[Page-level text extractions]
++++++++++

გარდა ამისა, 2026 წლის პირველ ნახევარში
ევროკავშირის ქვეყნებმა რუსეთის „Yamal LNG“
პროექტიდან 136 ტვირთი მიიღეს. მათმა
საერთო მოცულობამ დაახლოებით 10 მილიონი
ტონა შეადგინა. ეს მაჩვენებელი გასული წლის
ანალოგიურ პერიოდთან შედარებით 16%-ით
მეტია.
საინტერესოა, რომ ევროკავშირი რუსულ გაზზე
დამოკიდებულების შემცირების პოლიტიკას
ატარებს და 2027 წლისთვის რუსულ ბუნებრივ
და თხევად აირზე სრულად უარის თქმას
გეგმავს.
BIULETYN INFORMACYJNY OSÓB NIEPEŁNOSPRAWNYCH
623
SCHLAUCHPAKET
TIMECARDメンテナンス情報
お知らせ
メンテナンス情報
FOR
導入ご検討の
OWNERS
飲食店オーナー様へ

++++++++++

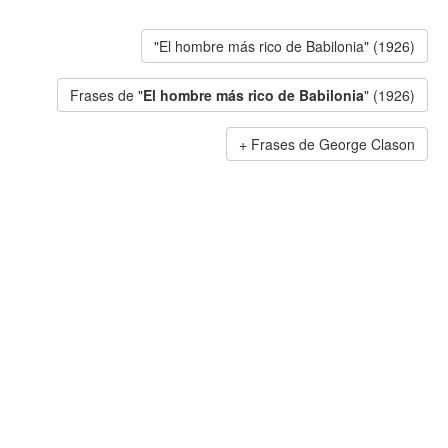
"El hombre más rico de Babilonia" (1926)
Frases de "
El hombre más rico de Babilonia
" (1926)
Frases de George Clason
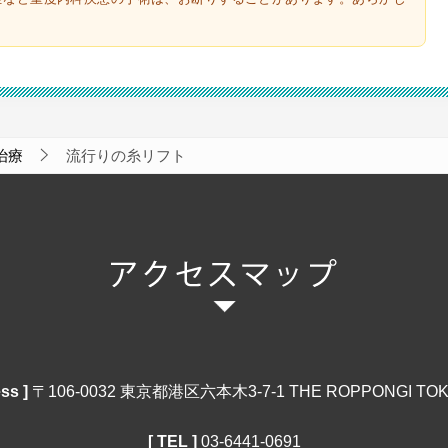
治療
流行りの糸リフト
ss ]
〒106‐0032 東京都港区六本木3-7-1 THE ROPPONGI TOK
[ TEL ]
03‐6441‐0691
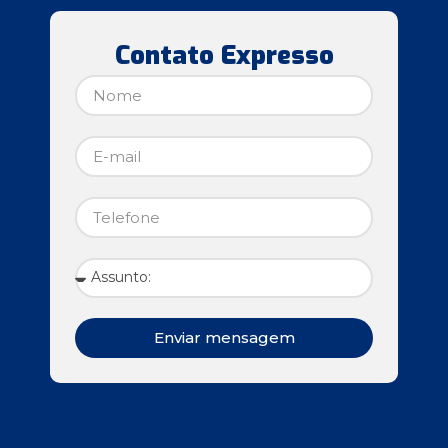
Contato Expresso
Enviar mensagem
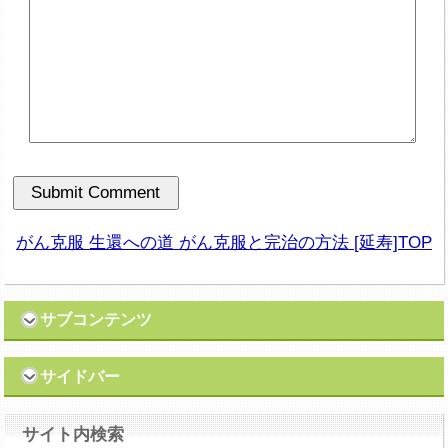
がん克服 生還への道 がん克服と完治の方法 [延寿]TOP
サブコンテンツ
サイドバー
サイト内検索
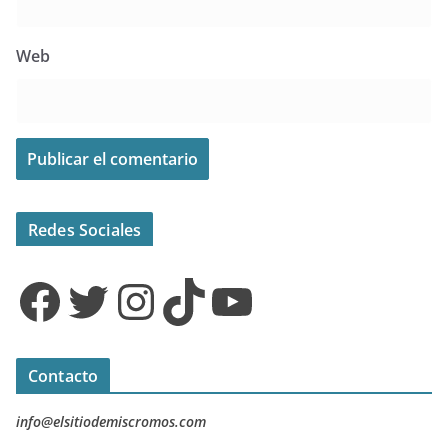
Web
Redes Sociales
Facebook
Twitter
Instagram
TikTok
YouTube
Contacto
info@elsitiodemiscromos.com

++++++++++

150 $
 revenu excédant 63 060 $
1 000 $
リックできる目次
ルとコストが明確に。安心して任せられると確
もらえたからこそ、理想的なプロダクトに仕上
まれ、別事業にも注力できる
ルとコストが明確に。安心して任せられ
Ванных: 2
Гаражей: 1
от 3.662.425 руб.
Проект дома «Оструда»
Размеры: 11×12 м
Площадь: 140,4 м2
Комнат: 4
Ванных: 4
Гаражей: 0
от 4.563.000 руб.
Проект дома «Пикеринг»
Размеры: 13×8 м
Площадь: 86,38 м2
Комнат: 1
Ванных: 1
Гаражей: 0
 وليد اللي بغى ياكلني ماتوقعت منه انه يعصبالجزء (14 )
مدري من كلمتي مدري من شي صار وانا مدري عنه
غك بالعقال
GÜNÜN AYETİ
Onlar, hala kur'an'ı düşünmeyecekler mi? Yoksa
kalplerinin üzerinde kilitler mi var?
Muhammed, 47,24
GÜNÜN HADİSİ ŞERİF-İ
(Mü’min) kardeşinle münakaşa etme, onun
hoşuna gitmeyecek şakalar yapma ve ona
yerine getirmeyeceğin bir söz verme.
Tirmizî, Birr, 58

++++++++++

Look above for the line with "გარდა ამისა, 2026 წლის პირველ ნახევარში" and the line with "ატარებს და 2027 წლისთვის რუსულ ბუნებრივ", and reproduce exactly those two lines plus every line between, nothing more.

(Finished exercise):
გარდა ამისა, 2026 წლის პირველ ნახევარში
ევროკავშირის ქვეყნებმა რუსეთის „Yamal LNG“
პროექტიდან 136 ტვირთი მიიღეს. მათმა
საერთო მოცულობამ დაახლოებით 10 მილიონი
ტონა შეადგინა. ეს მაჩვენებელი გასული წლის
ანალოგიურ პერიოდთან შედარებით 16%-ით
მეტია.
საინტერესოა, რომ ევროკავშირი რუსულ გაზზე
დამოკიდებულების შემცირების პოლიტიკას
ატარებს და 2027 წლისთვის რუსულ ბუნებრივ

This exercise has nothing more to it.